Nikolas Ferreira é condenado por ter chamado trans de “homem”

O Tribunal de Justiça de São Paulo (TJ-SP) condenou o deputado federal Nikolas Ferreira (PL-MG) na última quarta-feira (19). Nikolas terá que pagar o valor de R$ 40 mil por danos morais a uma mulher transgênero. O caso ocorreu em 2022, quando o então vereador de Belo Horizonte chamou a parte autora do processo de “homem”.

Conteúdo da declaração considerada ofensiva

O episódio que motivou a ação judicial envolveu uma crítica do parlamentar a um vídeo: – Essa pessoa aqui se considera mulher, mas ela é homem, e estava alegando transfobia. Então agora você é obrigado a depilar um pênis ou, caso contrário, você é transfóbico – afirmou Nikolas na época, se referindo a um vídeo em que a autora dizia ter sofrido transfobia em um salão de beleza.

Defesa e reação do parlamentar

Após a denúncia, o parlamentar alegou que suas críticas estavam vinculadas ao debate sobre “ideologia de gênero” e que não havia intenção de deslegitimar a dignidade da autora. Ainda cabe recurso da decisão. Em suas redes sociais, Nikolas comentou a condenação: – Virou crime chamar homem de homem. Repito: virou crime dizer uma verdade biológica. Centenas de processos, nenhum condenado por corrupção, lavagem de dinheiro, desvio de emenda e roubo de aposentado. Só resta condenar por dizer verdades– disse.

Fundamentação da sentença

O juiz André Salvador Bezerra da 42ª Vara Cível de São Paulo, afirmou que o parlamentar legitimou a conduta discriminatória sofrida pela mulher trans. De acordo com o juiz, essa atitude “possui maior potencial nocivo perante toda a sociedade”.
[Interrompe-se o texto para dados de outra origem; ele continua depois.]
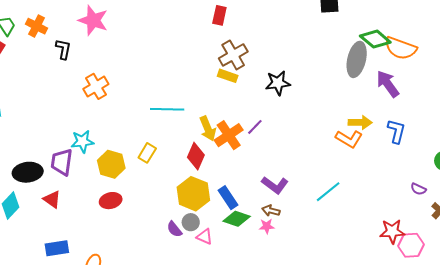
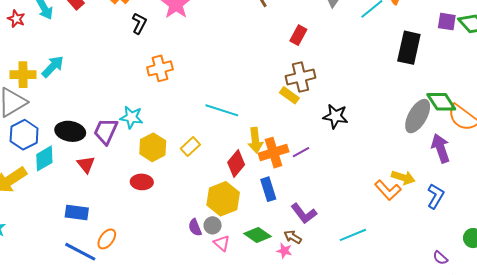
blue rectangle: (228, 198) -> (268, 189), moved

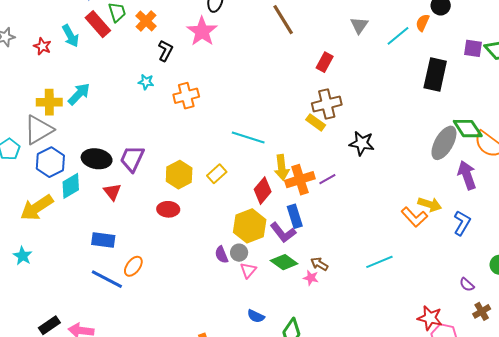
cyan star: (131, 117) -> (146, 82), moved, size x0.7
purple L-shape: (304, 213) -> (283, 233), moved
pink triangle: (222, 243) -> (248, 270), turned 30

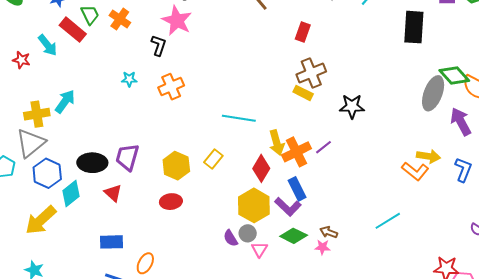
black L-shape: (165, 51) -> (159, 45), moved

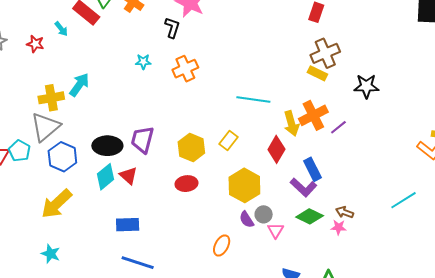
cyan arrow: (48, 45) -> (61, 29), size x0.7
orange cross: (296, 152) -> (313, 115), moved
cyan diamond: (71, 193) -> (105, 177), moved
yellow hexagon: (254, 205) -> (244, 185), moved
orange ellipse: (145, 263) -> (222, 245), moved

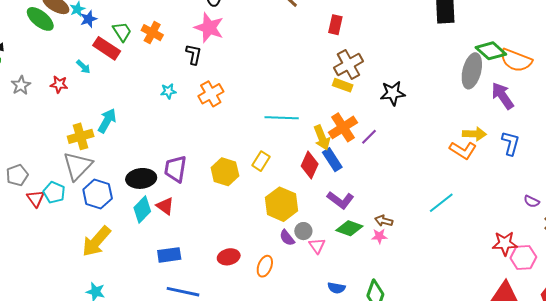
blue rectangle: (312, 169) -> (332, 160), moved
red ellipse: (186, 184) -> (229, 257), moved

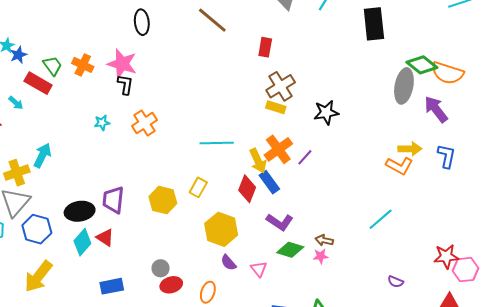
pink star: (209, 28) -> (122, 64), moved
purple semicircle: (532, 201) -> (396, 282), moved
gray circle: (303, 231) -> (161, 268), moved

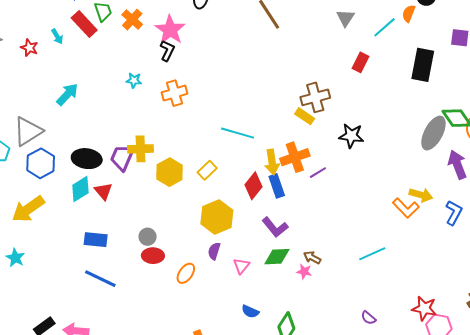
red rectangle: (265, 47) -> (360, 62), moved
yellow cross: (17, 173) -> (141, 149), moved
green diamond: (290, 250) -> (277, 257), turned -36
purple semicircle: (228, 263) -> (214, 251), turned 42

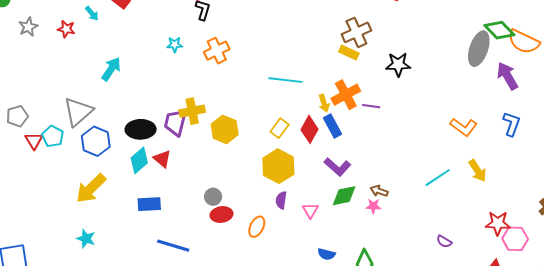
yellow arrow: (272, 162) -> (324, 103), size x0.7
yellow rectangle: (207, 170) -> (280, 128), moved
purple line: (318, 173) -> (371, 106), turned 48
yellow arrow: (421, 195) -> (478, 171), moved, turned 50
blue rectangle: (96, 240) -> (149, 204), moved

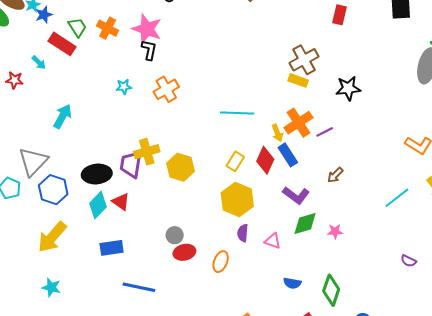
purple line: (371, 106) -> (325, 132), turned -30
brown arrow: (379, 191) -> (335, 175), moved, turned -60
pink triangle: (310, 210) -> (273, 241), turned -36

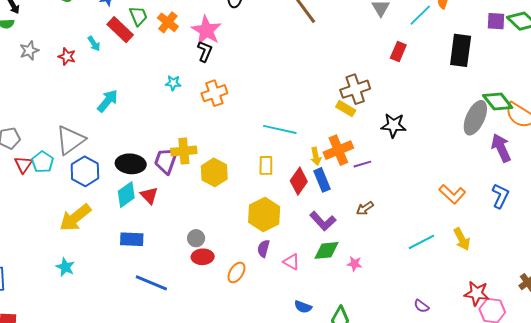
yellow rectangle: (235, 161) -> (266, 165), moved, turned -42

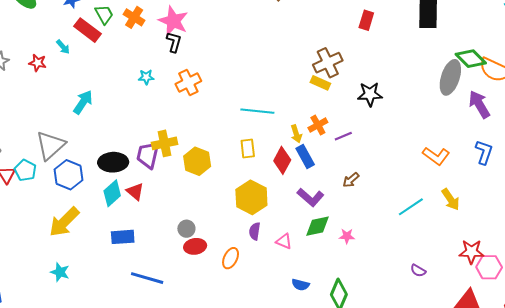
orange cross: (338, 150) -> (318, 125), size x0.7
Valores e argumentos da defesa

A parte autora havia solicitado inicialmente R$ 20 mil, valor que o Juiz/Tribunal posteriormente majorou para R$ 50 mil, mas fixou em R$ 40 mil. No processo, a defesa do deputado sustentou que a republicação do vídeo “se limitou ao exercício da liberdade de expressão e manifestação político-ideológica, sem ofensas direcionadas à autora ou práticas discriminatórias”.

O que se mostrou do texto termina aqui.